## Provided records

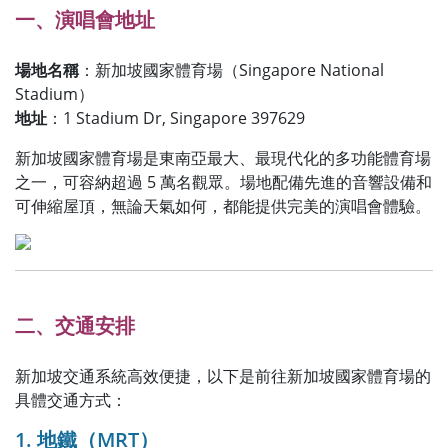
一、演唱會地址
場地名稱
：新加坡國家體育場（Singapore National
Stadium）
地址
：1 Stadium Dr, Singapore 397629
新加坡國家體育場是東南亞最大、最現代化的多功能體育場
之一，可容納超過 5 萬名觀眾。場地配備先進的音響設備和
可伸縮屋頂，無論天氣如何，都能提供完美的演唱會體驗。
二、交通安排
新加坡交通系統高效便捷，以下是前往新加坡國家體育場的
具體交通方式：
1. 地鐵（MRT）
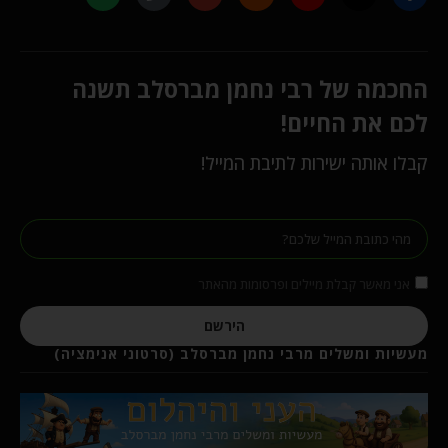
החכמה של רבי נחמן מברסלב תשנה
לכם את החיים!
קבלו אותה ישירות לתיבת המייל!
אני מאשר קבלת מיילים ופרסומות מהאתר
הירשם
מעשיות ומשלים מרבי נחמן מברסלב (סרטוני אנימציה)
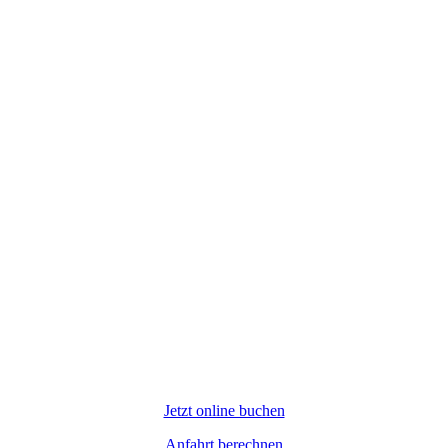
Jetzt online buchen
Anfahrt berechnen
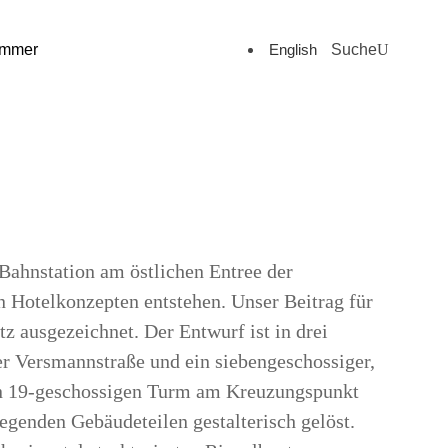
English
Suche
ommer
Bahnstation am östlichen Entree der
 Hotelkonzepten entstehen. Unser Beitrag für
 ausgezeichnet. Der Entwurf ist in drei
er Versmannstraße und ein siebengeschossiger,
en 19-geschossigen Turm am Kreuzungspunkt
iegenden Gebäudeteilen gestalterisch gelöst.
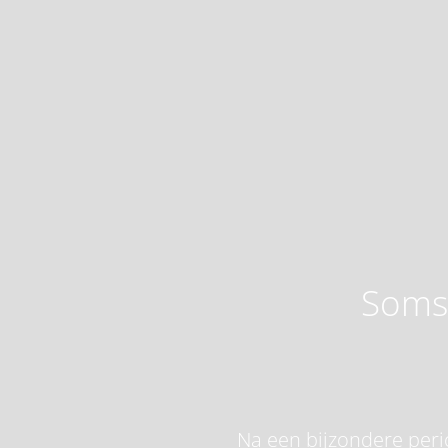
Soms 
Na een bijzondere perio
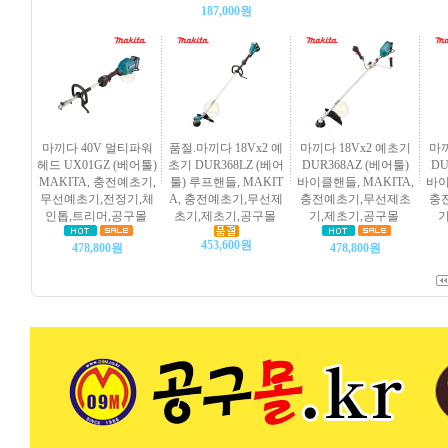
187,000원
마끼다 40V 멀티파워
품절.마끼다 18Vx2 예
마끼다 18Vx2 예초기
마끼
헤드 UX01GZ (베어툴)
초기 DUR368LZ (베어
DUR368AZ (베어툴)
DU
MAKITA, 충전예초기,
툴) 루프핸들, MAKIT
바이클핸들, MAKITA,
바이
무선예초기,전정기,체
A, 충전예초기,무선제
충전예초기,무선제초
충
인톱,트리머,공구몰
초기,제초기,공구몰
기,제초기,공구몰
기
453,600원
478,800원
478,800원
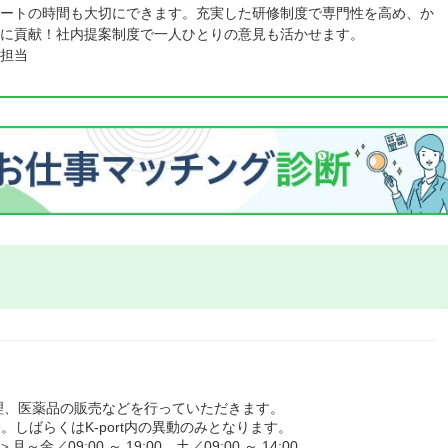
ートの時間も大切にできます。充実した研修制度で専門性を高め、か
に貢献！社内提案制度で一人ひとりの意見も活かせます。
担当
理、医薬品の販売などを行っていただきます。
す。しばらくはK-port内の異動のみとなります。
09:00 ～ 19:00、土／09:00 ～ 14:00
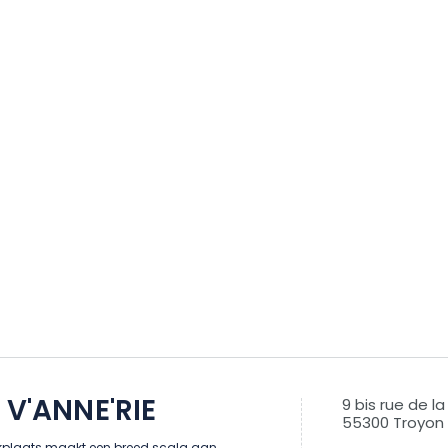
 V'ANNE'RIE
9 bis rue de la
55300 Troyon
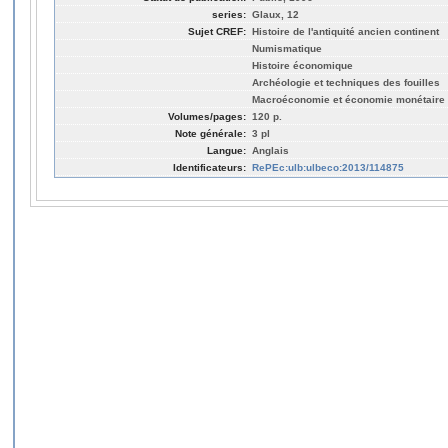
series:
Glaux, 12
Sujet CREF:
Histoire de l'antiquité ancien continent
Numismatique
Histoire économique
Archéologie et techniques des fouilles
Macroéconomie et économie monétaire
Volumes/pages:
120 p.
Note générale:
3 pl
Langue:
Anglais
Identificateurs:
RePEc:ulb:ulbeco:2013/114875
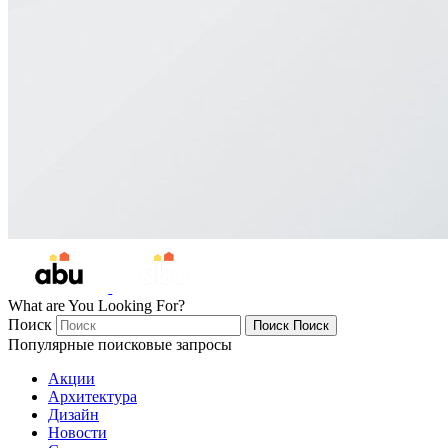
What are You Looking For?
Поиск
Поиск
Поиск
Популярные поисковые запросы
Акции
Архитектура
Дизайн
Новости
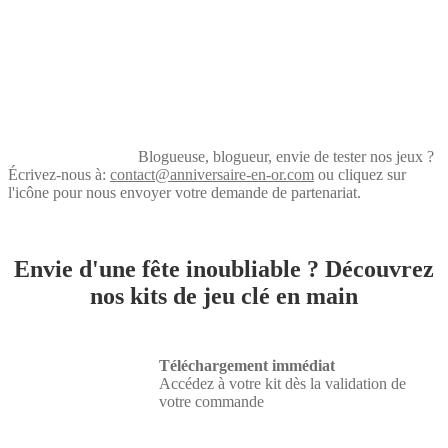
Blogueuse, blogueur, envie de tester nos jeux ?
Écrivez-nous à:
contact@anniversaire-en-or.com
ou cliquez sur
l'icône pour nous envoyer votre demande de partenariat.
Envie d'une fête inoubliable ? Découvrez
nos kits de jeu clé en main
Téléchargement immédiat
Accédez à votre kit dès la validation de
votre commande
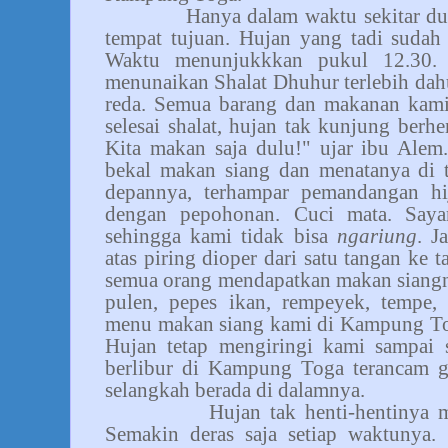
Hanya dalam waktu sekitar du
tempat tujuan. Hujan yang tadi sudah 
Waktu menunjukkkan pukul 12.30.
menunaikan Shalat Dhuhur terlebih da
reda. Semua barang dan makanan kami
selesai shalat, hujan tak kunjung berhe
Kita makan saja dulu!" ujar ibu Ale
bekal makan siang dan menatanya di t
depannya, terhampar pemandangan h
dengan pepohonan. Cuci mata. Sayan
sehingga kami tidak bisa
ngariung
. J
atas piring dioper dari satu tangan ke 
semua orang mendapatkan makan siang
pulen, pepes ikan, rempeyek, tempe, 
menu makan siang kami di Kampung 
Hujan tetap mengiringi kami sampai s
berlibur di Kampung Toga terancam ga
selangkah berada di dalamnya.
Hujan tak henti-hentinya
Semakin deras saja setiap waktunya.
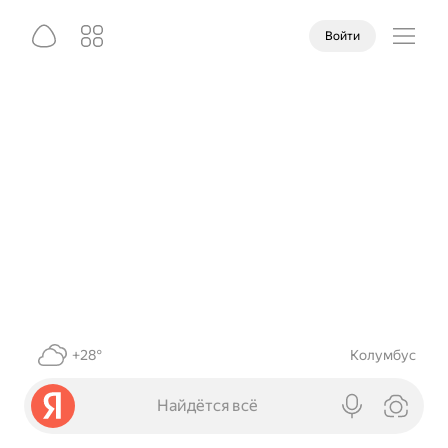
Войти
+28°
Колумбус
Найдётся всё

## Try it
The listing above must be repeated exactly, apart from the pictures.

## Problem solution
一、演唱會地址
場地名稱
：新加坡國家體育場（Singapore National
Stadium）
地址
：1 Stadium Dr, Singapore 397629
新加坡國家體育場是東南亞最大、最現代化的多功能體育場
之一，可容納超過 5 萬名觀眾。場地配備先進的音響設備和
可伸縮屋頂，無論天氣如何，都能提供完美的演唱會體驗。
二、交通安排
新加坡交通系統高效便捷，以下是前往新加坡國家體育場的
具體交通方式：
1. 地鐵（MRT）
החכמה של רבי נחמן מברסלב תשנה
לכם את החיים!
קבלו אותה ישירות לתיבת המייל!
אני מאשר קבלת מיילים ופרסומות מהאתר
הירשם
מעשיות ומשלים מרבי נחמן מברסלב (סרטוני אנימציה)
Jetzt online buchen
Anfahrt berechnen
English
Suche
ommer
Bahnstation am östlichen Entree der
 Hotelkonzepten entstehen. Unser Beitrag für
 ausgezeichnet. Der Entwurf ist in drei
er Versmannstraße und ein siebengeschossiger,
en 19-geschossigen Turm am Kreuzungspunkt
iegenden Gebäudeteilen gestalterisch gelöst.
Soms 
Na een bijzondere perio
187,000원
마끼다 40V 멀티파워
품절.마끼다 18Vx2 예
마끼다 18Vx2 예초기
마끼
헤드 UX01GZ (베어툴)
초기 DUR368LZ (베어
DUR368AZ (베어툴)
DU
MAKITA, 충전예초기,
툴) 루프핸들, MAKIT
바이클핸들, MAKITA,
바이
무선예초기,전정기,체
A, 충전예초기,무선제
충전예초기,무선제초
충
인톱,트리머,공구몰
초기,제초기,공구몰
기,제초기,공구몰
기
453,600원
478,800원
478,800원
ートの時間も大切にできます。充実した研修制度で専門性を高め、か
に貢献！社内提案制度で一人ひとりの意見も活かせます。
担当
理、医薬品の販売などを行っていただきます。
す。しばらくはK-port内の異動のみとなります。
09:00 ～ 19:00、土／09:00 ～ 14:00
 V'ANNE'RIE
9 bis rue de la
55300 Troyon
series:
Glaux, 12
Sujet CREF:
Histoire de l'antiquité ancien continent
Numismatique
Histoire économique
Archéologie et techniques des fouilles
Macroéconomie et économie monétaire
Volumes/pages:
120 p.
Note générale:
3 pl
Langue:
Anglais
Identificateurs:
RePEc:ulb:ulbeco:2013/114875
What are You Looking For?
Поиск
Поиск
Поиск
Популярные поисковые запросы
Акции
Архитектура
Дизайн
Новости
Blogueuse, blogueur, envie de tester nos jeux ?
Écrivez-nous à:
contact@anniversaire-en-or.com
ou cliquez sur
l'icône pour nous envoyer votre demande de partenariat.
Envie d'une fête inoubliable ? Découvrez
nos kits de jeu clé en main
Téléchargement immédiat
Accédez à votre kit dès la validation de
votre commande
Hanya dalam waktu sekitar du
tempat tujuan. Hujan yang tadi sudah 
Waktu menunjukkkan pukul 12.30.
menunaikan Shalat Dhuhur terlebih da
reda. Semua barang dan makanan kami
selesai shalat, hujan tak kunjung berhe
Kita makan saja dulu!" ujar ibu Ale
bekal makan siang dan menatanya di t
depannya, terhampar pemandangan h
dengan pepohonan. Cuci mata. Sayan
sehingga kami tidak bisa
ngariung
. J
atas piring dioper dari satu tangan ke 
semua orang mendapatkan makan siang
pulen, pepes ikan, rempeyek, tempe, 
menu makan siang kami di Kampung 
Hujan tetap mengiringi kami sampai s
berlibur di Kampung Toga terancam ga
selangkah berada di dalamnya.
Hujan tak henti-hentinya
Semakin deras saja setiap waktunya.
Войти
+28°
Колумбус
Найдётся всё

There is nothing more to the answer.